The Kentucky Senate and House will operate under the same rules they used in 2023 despite allegations of “fast-tracking” of bills in a Nov. 29 League of Women Voters of Kentucky report.
The House voted 72-23 to adopt the same rule of procedures – except for the change in the year from 2023 to 2024 – despite concerns raised by some House Democrats that the rules allow the Republican majority to rush votes and file bill substitutes with minimal time for review by citizens and legislators. The League claimed that such maneuvers “undermine citizen participation” in its report “How Can They Do That?” released last year.
The Senate adopted its rules by voice vote without debate, according to Senate staff. A motion by Senate Minority Caucus Chair Reginald Thomas (D-Lexington) to postpone a vote to allow more time to review the rules was denied.
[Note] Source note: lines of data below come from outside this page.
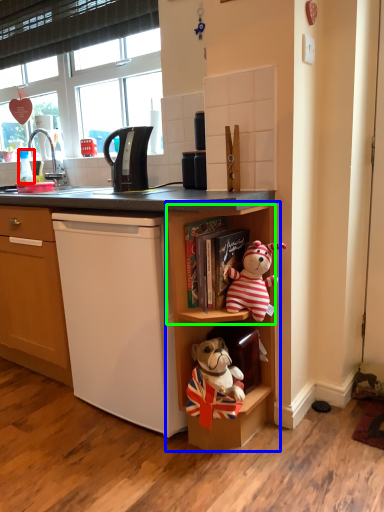 Question: Which object is positioned closest to coffee cup (highlighted by a red box)? Select from shelf (highlighted by a blue box) and shelf (highlighted by a green box).

Choices:
 (A) shelf
 (B) shelf

Answer: (B) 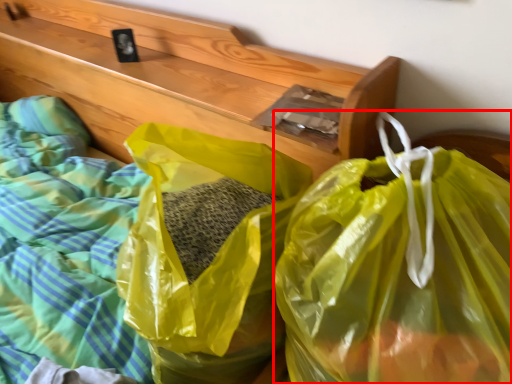 Question: From the image's perspective, what is the correct spatial positioning of plastic bag (annotated by the red box) in reference to plastic bag?

Choices:
 (A) above
 (B) below

Answer: (B)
Senate and House rules lay out procedures for voting on bills, committee actions, amendments, motions, and other legislative actions. Each chamber has authority to suspend its rules at all times. That can come in handy when lawmakers want to move a bill more quickly through the legislative process.
Sometimes, the rules themselves can accomplish that purpose – current rules in both the House and Senate allow either chamber to move bills more quickly by doing away with two of three required full readings of a bill if agreed to by a majority of the members of the body.
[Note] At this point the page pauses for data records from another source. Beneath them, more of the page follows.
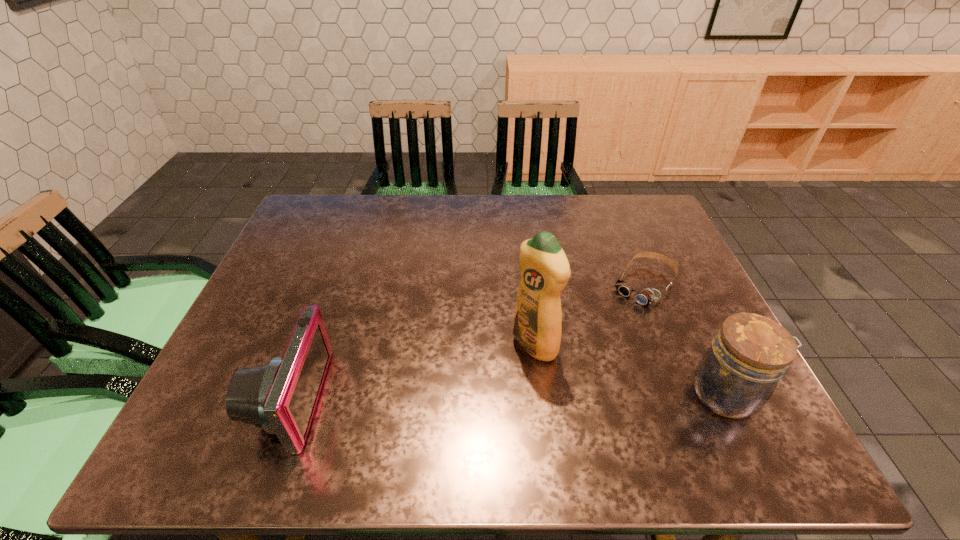 Identify the location of the third tallest object. This screenshot has height=540, width=960. pyautogui.click(x=280, y=396).

Find the location of a particular element. This screenshot has height=540, width=960. the leftmost object is located at coordinates (280, 396).

The height and width of the screenshot is (540, 960). I want to click on the second tallest object, so click(x=737, y=375).

The height and width of the screenshot is (540, 960). Find the location of `the farthest object`. the farthest object is located at coordinates (646, 296).

Locate an element on the screen. goggles is located at coordinates (646, 296).

Locate an element on the screen. Image resolution: width=960 pixels, height=540 pixels. the tallest object is located at coordinates (544, 268).

You are a GUI agent. You are given a task and a screenshot of the screen. Output one action in this format:
    pyautogui.click(x=<x>, y=<y>)
    Task: Click on the third object from right to left
    The image size is (960, 540).
    Given the screenshot: What is the action you would take?
    pyautogui.click(x=544, y=268)

Identify the location of vacant space located on the front-facing side of the leftmost object. (226, 399).

The height and width of the screenshot is (540, 960). I want to click on vacant region located on the front-facing side of the leftmost object, so click(x=211, y=399).

You are a GUI agent. You are given a task and a screenshot of the screen. Output one action in this format:
    pyautogui.click(x=<x>, y=<y>)
    Task: Click on the vacant space situated on the front-facing side of the farthest object
    Image resolution: width=960 pixels, height=540 pixels.
    Given the screenshot: What is the action you would take?
    pyautogui.click(x=598, y=341)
The League report – which says 32% of bills that passed the House and 24% of bills that passed the Senate in 2022 were fast-tracked, or moved through the legislative process too fast to allow public input – recommended that both chambers hold the three required bill readings on three separate days. Other recommendations were also made, including making committee substitutes to bills available online at least one day before they’re brought up in committee.
House Minority Floor Leader Derrick Graham (D-Frankfort), one of several House Democrats who asked that the League recommendations be incorporated into the rules, motioned that House Speaker David Osborne (R-Prospect) give members a “few minutes” to review the proposal. Osborne called a 15-minute recess, but the rules were ultimately left unchanged upon return.
A motion to table the resolution (House Resolution 2) that proposed the new rules was made by House Minority Whip Rachel Roberts (D-Newport). That motion was defeated by a vote of 24-69.
Osborne said in a floor speech that some of the comments made by Democrats in support of the League report “relied on a group that cloaks itself in nonpartisanship,” referring to the League. Osborne claimed the League study that resulted in the report had “multiple flaws” and that he disagreed with the data.
But Roberts, who spoke on the floor soon thereafter, said the legislative process has moved more quickly during her four years representing House District 67 in Campbell County. “We saw this morning we didn’t have the rules on our computers when we asked for the recess so we could review the rules. And I hear it from my constituents,” that the process is fast-tracked, said Roberts.
“If we are here to create good policy, then what are we afraid of?” she said.
Graham – who unsuccessfully battled 2022 Republican-drawn House legislative and congressional redistricting maps to the Kentucky Supreme Court in 2023 – said the argument made by the League and several lawmakers asking for a review of the rules is “about transparency,” adding “Transparency is the foundation of making us a strong democratic assembly.
“The rules protect not just our procedures on the floor but how open those procedures will be,” said Graham, a 22-year state lawmaker who in December announced he won’t seek reelection. “All Kentuckians are affected by what we do on the chamber floor. In 2024, with all the technology available to us we should have no problem making the process more transparent if possible,” he said.
Tuesday was the first day of the Kentucky General Assembly’s 60-day legislative session with passage of a state budget at the top of their session to-do list. Lawmakers will resume their business on Wednesday. A joint session of the Senate and House will be held Wednesday night when lawmakers convene for Gov. Andy Beshear’s State of the Commonwealth address at 7 p.m.